According to the National Park Service, a climbing party discovered Cole's well-preserved remains on June 25, at a camp located 17,200 feet up the mountain on the West Buttress route. Ranger Gordy Kito and his volunteer patrol members exhumed the frozen body on Monday June 28and ranger crews lowered the body the following afternoon to the ranger camp at the mountain's 14,200-foot elevation.

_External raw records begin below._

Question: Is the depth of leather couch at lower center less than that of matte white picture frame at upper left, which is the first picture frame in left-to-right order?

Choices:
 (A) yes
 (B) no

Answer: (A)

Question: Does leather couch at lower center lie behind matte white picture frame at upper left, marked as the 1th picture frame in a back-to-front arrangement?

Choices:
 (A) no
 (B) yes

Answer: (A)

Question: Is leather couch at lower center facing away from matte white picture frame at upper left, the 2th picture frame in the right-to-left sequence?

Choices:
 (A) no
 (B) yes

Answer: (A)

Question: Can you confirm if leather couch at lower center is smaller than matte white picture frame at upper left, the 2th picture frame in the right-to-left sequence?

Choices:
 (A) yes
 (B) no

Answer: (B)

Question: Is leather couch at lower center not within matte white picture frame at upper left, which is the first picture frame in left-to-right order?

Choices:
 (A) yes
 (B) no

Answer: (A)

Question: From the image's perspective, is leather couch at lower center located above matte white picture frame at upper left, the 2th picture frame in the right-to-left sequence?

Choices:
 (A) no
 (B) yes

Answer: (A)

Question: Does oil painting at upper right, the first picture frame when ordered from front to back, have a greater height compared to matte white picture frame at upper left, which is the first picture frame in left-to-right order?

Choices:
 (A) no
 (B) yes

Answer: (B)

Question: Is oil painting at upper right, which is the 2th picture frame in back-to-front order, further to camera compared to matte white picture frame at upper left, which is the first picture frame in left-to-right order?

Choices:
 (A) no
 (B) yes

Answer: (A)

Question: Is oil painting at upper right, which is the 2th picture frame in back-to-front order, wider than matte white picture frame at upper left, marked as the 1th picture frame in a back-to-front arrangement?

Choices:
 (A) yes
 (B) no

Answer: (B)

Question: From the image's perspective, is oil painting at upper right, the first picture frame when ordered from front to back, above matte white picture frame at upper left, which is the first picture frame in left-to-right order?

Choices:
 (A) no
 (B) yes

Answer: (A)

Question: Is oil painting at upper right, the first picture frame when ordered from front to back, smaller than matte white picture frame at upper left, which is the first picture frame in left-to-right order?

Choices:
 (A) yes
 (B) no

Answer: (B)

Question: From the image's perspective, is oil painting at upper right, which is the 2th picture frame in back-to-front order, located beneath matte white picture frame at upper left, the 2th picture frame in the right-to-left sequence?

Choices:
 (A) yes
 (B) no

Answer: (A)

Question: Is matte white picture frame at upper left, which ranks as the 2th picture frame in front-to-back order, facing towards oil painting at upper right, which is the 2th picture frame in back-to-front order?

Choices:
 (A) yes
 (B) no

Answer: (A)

Cole was 32 years old when he died, a member of a six-man expedition that began an ascent of the 20,320-foot-high mountain -- North America's highest peak -- on June 6, 1969. According to the expedition log, Cole started showing signs of illness on June 17, 1969. His teammates assisted him with oxygen and various medications, but supplies were limited and Cole ultimately succumbed to pulmonary edema. His teammates buried Cole at the high camp, which they said had been his wish.

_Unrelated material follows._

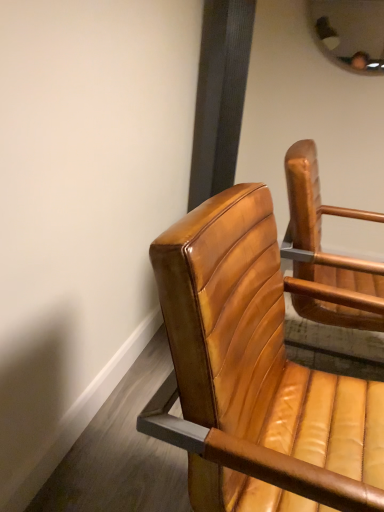 Describe the element at coordinates (254, 375) in the screenshot. The image size is (384, 512). I see `matte brown leather chair at center` at that location.

Measure the distance between point (161, 430) and camera.

23.90 inches.

Locate an element on the screen. matte brown leather chair at center is located at coordinates (254, 375).

At what (x,y) coordinates should I click in order to perform the action: click on matte brown leather chair at center. Please return your answer as a coordinate pair (x, y). Looking at the image, I should click on (254, 375).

Leaving the body in its original burial site at the 17,200-foot-elevation camp was considered infeasible by park staff. They cited the fact that more than 1,000 climbers use the approximately one-acre camp area each season, as compared to fewer than 50 climbers who might have reached the camp in 1969. Park staff also said the high altitude of the extremely windy high camp results in minimal snowfall each year, and relatively shallow snow depth overall.
Typically the National Park Service recovers all bodies left on the mountain, assuming the recovery can be accomplished safely, but ranger staff members buried Cole's remains, Thursday at the 14,200-foot plateau on Mount McKinley.